Consistent with our results, a key gene encoding indole-3-acetaldehyde oxidase has been identified in tomato under water deficit [45]. In our study, we detected seven genes involved in auxin/IAA pathways (Table 2). They are downstream genes in the tryptophan metabolic pathway, possibly associated with auxin/IAA synthesis in response to water deficit. In addition, two genes encoding MYC proteins were found to be involved in the jasmonic acid signal pathway. The two genes are located downstream of the α-linolenic acid metabolic pathway. Three ethylene-responsive factors, involved in downstream regulation of cysteine and methionine metabolism, were identified as well. Jasmonic acid and ethylene are factors involved in response to senescence stress [80, 81]. We therefore speculate that these five genes encoding MYC proteins and ethylene-responsive factors may regulate leaf senescence in response to water deficit. With respect to the plant-pathogen interaction pathway, identified genes included some encoding MYC proteins and PKs. MYC proteins are also involved in the jasmonic acid signaling pathway, and may be key nodes between the two pathways. Protein kinases mainly exist in cell membranes (FLS2 and BAKIFKK1) and the cytoplasm (CDPK, RPM1, and MEKK), and may possibly regulate induction of downstream defense-related genes such as WRKYs. The stomatal closure signaling pathway, regulated by ABA, and the immune pathway, dependent on FLS2 and MEKK1, are interconnected [82, 83]. In our study, we not only detected proteins related to response to ABA, but also identified FLS2 and MEKK1 proteins associated with the plant defense pathway. Consequently, we suggest that under dehydration these pathogen-interaction proteins may increase plant defense abilities in addition to enhancing drought tolerance.

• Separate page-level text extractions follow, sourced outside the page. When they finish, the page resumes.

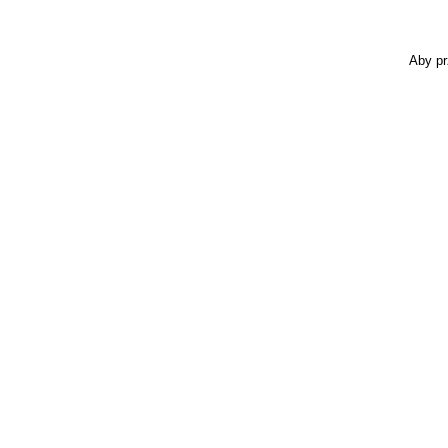
Aby pr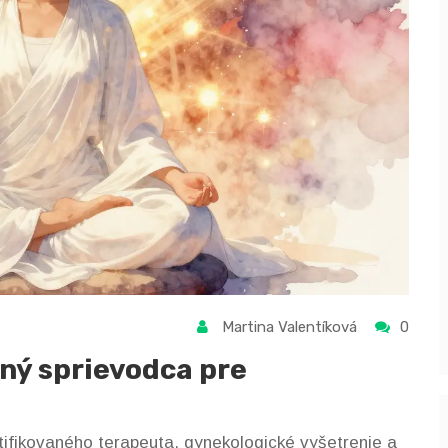
Martina Valentíková
0
ný sprievodca pre
tifikovaného terapeuta, gynekologické vyšetrenie a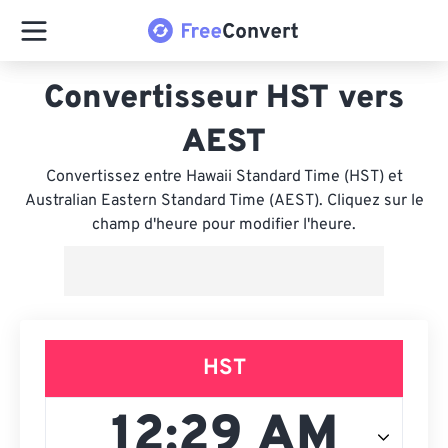
Convertisseur HST vers
AEST
Convertissez entre Hawaii Standard Time (HST) et
Australian Eastern Standard Time (AEST). Cliquez sur le
champ d'heure pour modifier l'heure.
HST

HSP and regulatory enzyme involvement in developmental processes and metabolic pathways

The results of our DGE analysis indicate that some HSP proteins and key enzymes may play roles in regulating soybean growth and development during dehydration. HSP genes are molecular chaperones involved in a variety of cellular processes, including protein folding, protein transport across membranes, regulation of protein degradation, and prevention of irreversible protein aggregation. HSP over-expression increases drought tolerance in transgenic rice and tobacco [84, 85]. The drought stress response functions of HSP genes identified in our study require further validation. Three protein enzymes identified in our study—pyruvate dehydrogenase, pyruvate kinase, and tyrosine aminotransferase—may be involved in the glycolysis pathway contributing to the release of energy to maintain plant normal metabolism under water deficit.

Conclusions

This study has demonstrated the usefulness of the DGE approach for identification of DEGs between two soybean genotypes under dehydration and rehydration conditions. Based on these results, seven candidate dehydration-responsive DEGs were selected for further study. Future work concentrating on their functions under drought stress may lead to a better understanding of genetic mechanisms underlying phenotypic differences between the two soybean genotypes under dehydration conditions. Elucidation of such mechanisms is required for the improvement of soybean drought tolerance.